----- Material to process

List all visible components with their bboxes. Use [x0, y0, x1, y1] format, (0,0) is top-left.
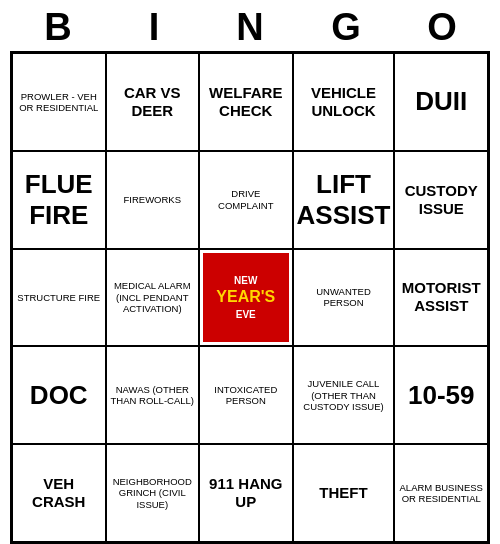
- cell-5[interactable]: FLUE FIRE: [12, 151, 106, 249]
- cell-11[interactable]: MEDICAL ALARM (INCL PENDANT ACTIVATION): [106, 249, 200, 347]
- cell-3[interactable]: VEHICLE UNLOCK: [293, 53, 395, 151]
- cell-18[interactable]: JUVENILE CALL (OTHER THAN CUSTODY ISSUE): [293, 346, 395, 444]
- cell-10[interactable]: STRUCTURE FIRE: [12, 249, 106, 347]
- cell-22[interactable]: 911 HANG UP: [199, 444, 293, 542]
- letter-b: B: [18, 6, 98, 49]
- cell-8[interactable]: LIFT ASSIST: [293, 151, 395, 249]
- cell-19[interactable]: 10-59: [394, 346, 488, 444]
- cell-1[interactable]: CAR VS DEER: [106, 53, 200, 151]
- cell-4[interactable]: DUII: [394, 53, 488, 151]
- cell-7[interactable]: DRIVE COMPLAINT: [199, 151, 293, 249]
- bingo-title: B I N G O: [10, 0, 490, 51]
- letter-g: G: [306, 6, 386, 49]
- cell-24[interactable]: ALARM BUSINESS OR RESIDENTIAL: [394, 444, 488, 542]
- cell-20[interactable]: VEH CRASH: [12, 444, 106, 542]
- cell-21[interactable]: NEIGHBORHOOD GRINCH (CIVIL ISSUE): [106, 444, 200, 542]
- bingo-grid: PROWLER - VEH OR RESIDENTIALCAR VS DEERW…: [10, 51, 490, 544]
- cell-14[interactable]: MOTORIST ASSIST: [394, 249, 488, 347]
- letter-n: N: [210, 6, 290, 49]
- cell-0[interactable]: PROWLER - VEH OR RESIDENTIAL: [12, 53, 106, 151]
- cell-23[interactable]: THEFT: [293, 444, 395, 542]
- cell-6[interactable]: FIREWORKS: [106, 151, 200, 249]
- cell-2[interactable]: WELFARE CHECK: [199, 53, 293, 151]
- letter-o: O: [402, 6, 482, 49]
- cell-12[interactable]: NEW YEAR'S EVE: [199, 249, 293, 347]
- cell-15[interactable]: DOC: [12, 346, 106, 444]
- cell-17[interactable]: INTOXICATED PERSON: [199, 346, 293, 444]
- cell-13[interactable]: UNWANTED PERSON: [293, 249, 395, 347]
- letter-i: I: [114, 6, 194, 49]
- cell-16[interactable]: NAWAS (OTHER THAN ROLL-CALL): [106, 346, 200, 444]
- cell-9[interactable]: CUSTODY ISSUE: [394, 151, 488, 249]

----------

● **Assignment**
Where does the word "CUSTODY" occur in the data? Copy every line that has it.

● **Result for this exercise**
- cell-18[interactable]: JUVENILE CALL (OTHER THAN CUSTODY ISSUE): [293, 346, 395, 444]
- cell-9[interactable]: CUSTODY ISSUE: [394, 151, 488, 249]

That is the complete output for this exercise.